Venezuela. Activarán millones de milicianos ante despliegue militar de EEUU

Resumen Latinoamericano, 19 de agosto de 2025.
El presidente de Venezuela anunció el despliegue de 4,5 millones de milicianos para reforzar la defensa nacional frente a recientes amenazas de Estados Unidos.
Nicolás Maduro informó que, ante “la renovación de las amenazas extravagantes, estrambóticas y estrafalarias” de Estados Unidos contra Venezuela, dispuso un plan especial de seguridad en momentos en que Estados Unidos ha desplegado fuerzas navales y aéreas en el sur del Caribe.
“Esta semana voy a activar un plan especial para garantizar la cobertura con más de 4,5 millones de milicianos de todo el territorio nacional, milicias preparadas, activadas y armadas”, dijo el mandatario en un acto trasmitido el lunes por la televisión nacional y replicado en redes sociales.
Según cifras oficiales, la Milicia Nacional Bolivariana, creada por el expresidente Hugo Chávez, está integrada por unos 5 millones de reservistas y, con el tiempo, pasó a formar parte de uno de los cinco componentes de la Fuerza Armada Nacional Bolivariana (FANB).
Maduro aseguró que la iniciativa busca consolidar una «perfecta fusión popular, policial y armada» para garantizar la paz, la tranquilidad y la soberanía. “El pueblo está preparado para resistir cualquier ofensiva. Vamos a garantizar la soberanía y la paz en cualquier circunstancia que se presente en los días, meses y años por venir”, expresó.
“Nuestros mares, nuestros cielos y nuestras tierras las defendemos nosotros, las liberamos nosotros, las vigilamos y las patrullamos nosotros, ningún imperio va a tocar suelo sagrado de Venezuela ni de Suramérica”, declaró Maduro en referencia a la presencia de fuerzas militares navales y aéreas de EE.UU. en el sur del Caribe.
Estas declaraciones se producen la misma jornada en que la Administración de Donald Trump desplegó más de 4000 infantes de Marina y marineros adicionales en aguas que rodean América Latina y el Caribe con el supuesto objetivo de enfrentar a los cárteles de la droga, aunque se sabe que el 90 % de estas drogas llega a EE.UU. a través del océano Pacífico.
La misma jornada, la agencia Reuters reportó que los bombarderos SS Gravely, USS Jason Dunham y USS Sampson, equipados con misiles destructores Aegis, se desplegarían cerca de Venezuela como parte del esfuerzo de Washington para combatir el narcotráfico en la región.
Según la Casa Blanca, el mandatario venezolano es acusado de utilizar “organizaciones terroristas extranjeras como el TDA [Tren de Aragua, desmantelado en Venezuela], así como los cárteles de Sinaloa y de los Soles, para introducir drogas letales y violencia en EE.UU.”.
Desde la Administración Trump, se ha observado una creciente militarización de la región, mientras no se abordan de fondo las causas del aumento del consumo de drogas en Estados Unidos, el mayor mercado mundial para estas sustancias.
En una escalada de tensiones, la fiscal general de EE.UU., Pamela Bondi, fue aún más lejos, calificando a Maduro como uno de los mayores narcotraficantes del mundo y una grave amenaza para la seguridad nacional de Estados Unidos.
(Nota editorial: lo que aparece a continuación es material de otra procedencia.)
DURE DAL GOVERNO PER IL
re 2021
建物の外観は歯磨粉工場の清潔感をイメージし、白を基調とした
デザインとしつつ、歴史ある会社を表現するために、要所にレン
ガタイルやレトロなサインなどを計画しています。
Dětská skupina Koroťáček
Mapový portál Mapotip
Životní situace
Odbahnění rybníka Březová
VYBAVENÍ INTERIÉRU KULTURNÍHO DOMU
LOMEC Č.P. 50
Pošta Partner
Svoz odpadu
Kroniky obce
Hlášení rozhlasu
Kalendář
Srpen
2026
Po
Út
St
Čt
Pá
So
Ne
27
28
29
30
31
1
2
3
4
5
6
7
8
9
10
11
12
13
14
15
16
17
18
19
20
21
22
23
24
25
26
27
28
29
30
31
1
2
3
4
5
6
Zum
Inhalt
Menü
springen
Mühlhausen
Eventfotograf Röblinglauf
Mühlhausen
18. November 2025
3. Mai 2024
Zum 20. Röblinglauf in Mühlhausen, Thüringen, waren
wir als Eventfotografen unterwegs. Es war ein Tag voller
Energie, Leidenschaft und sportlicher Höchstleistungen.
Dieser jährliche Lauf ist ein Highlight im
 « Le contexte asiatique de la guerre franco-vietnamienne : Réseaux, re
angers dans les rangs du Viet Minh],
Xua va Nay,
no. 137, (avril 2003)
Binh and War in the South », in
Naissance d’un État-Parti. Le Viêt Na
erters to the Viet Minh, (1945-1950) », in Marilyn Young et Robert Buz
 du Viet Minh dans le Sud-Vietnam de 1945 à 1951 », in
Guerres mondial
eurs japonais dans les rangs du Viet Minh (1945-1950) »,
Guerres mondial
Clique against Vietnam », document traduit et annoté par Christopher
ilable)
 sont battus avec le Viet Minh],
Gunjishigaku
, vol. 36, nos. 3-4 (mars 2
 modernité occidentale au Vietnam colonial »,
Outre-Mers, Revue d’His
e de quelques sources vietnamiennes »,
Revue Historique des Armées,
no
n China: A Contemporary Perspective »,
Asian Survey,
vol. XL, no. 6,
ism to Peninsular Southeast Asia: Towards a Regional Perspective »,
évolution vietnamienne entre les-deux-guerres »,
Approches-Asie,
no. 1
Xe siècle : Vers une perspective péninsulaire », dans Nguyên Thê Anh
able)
Además, aumentó la recompensa a 50 millones de dólares por “información que conduzca al arresto” del mandatario venezolano.
Al respecto, Maduro reiteró su gratitud por las muestras de solidaridad recibidas desde distintas naciones ante lo que describió como intentos de imponer una narrativa hostil contra Venezuela.
“Les agradezco su solidaridad con este humilde presidente, primer presidente chavista, resteado con el legado. No es contra Maduro el ataque, es contra el pueblo”, afirmó Maduro y agregó que estos ataques también representan el racismo y discriminación del imperio norteamericano contra los latinos.
Puso de relieve también que más del 90 por ciento de los venezolanos rechazan cualquier tipo de fórmula fascista, intervencionista y golpista contra el país bolivariano.